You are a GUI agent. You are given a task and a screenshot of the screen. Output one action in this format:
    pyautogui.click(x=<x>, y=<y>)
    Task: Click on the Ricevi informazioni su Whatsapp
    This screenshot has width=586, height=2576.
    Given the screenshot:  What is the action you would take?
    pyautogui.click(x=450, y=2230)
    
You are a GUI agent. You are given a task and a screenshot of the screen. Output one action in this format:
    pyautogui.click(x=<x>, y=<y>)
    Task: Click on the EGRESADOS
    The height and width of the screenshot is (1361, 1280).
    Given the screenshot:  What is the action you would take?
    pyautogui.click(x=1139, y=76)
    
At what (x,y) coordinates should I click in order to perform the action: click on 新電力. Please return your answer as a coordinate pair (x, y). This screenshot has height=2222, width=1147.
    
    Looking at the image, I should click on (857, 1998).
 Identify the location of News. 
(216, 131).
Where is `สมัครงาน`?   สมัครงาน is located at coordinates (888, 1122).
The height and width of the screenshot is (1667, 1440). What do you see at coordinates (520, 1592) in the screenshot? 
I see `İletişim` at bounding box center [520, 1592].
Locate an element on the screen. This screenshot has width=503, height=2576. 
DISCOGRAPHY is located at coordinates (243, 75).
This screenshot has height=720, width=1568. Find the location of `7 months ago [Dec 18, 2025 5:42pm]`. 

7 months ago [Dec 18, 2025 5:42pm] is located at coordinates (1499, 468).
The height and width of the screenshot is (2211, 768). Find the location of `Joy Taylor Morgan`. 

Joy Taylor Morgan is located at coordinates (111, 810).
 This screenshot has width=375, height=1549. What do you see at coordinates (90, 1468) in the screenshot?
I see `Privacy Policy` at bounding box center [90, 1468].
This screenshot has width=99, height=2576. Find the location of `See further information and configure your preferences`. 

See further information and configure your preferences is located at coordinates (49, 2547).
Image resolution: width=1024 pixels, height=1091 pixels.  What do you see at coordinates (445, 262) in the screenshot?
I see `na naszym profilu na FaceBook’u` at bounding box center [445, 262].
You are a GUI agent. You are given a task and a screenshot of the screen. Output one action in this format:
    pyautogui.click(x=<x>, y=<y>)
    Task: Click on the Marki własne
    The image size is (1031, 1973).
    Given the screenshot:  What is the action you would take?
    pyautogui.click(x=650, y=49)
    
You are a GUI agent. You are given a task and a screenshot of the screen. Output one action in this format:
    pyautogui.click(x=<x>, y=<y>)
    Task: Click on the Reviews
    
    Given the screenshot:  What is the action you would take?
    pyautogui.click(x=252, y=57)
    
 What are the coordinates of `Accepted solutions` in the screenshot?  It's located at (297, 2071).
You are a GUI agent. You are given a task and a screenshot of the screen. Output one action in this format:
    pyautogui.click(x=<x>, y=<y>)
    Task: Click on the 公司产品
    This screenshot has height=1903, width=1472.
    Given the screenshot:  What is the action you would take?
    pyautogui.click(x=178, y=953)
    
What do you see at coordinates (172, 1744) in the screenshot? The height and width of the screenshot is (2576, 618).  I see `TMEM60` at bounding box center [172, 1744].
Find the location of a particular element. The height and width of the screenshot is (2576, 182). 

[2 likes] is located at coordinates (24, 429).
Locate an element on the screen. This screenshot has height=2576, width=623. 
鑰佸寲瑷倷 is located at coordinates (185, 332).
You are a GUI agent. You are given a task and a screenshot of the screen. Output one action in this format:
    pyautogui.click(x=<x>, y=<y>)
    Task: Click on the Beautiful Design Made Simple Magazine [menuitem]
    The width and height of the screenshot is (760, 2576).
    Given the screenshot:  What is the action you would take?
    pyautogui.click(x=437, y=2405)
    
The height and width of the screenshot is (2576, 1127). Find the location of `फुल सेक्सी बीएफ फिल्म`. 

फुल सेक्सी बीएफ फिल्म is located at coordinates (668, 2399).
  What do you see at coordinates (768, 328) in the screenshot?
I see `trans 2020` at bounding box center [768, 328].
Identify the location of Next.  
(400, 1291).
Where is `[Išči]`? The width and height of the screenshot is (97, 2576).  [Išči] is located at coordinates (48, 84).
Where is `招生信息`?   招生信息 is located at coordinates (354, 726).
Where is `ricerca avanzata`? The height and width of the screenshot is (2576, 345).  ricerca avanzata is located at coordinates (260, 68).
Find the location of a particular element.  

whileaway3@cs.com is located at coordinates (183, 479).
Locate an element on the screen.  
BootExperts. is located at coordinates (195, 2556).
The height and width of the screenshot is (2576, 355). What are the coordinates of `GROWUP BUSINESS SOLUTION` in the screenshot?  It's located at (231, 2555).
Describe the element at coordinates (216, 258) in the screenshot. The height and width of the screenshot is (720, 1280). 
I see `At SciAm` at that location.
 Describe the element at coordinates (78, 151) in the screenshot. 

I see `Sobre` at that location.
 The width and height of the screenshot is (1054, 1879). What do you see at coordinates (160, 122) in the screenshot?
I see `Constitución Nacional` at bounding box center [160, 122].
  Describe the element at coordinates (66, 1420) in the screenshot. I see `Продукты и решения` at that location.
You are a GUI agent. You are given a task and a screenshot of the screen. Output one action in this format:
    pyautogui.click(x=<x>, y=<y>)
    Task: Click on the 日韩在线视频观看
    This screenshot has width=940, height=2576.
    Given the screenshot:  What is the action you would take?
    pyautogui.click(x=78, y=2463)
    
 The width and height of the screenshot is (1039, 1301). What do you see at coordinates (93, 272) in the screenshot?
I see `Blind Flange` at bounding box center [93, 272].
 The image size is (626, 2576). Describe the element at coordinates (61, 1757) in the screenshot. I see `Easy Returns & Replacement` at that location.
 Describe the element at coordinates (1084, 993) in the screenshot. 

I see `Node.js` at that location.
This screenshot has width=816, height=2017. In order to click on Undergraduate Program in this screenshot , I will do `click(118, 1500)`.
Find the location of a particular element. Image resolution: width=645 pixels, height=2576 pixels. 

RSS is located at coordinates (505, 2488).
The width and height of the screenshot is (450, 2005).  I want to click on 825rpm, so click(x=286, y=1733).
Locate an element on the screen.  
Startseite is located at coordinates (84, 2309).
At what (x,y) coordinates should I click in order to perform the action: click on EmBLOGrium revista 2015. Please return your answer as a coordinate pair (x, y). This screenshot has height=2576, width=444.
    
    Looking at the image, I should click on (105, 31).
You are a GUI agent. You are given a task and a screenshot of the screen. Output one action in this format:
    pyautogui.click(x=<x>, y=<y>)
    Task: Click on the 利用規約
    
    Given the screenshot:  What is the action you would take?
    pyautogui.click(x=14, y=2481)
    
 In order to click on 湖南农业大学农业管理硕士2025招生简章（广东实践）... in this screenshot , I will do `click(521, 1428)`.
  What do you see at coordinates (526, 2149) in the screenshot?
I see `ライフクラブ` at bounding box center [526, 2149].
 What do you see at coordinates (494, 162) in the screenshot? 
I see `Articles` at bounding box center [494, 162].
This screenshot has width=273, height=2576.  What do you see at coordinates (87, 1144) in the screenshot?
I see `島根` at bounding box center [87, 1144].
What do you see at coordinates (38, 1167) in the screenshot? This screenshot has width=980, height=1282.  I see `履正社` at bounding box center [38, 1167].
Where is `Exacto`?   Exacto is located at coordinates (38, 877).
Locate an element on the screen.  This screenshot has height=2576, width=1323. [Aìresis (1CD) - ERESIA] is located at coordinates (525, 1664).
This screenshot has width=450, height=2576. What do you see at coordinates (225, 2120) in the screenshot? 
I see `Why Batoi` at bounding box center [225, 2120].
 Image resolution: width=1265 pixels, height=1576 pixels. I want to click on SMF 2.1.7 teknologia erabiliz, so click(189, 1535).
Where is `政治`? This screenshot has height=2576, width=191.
——
Assigned task: What is needed is a word-for-word copy of the records above, from the first line through the line that contains "This screenshot has width=586, height=2576.".

Answer to this exercise:
You are a GUI agent. You are given a task and a screenshot of the screen. Output one action in this format:
    pyautogui.click(x=<x>, y=<y>)
    Task: Click on the Ricevi informazioni su Whatsapp
    This screenshot has width=586, height=2576.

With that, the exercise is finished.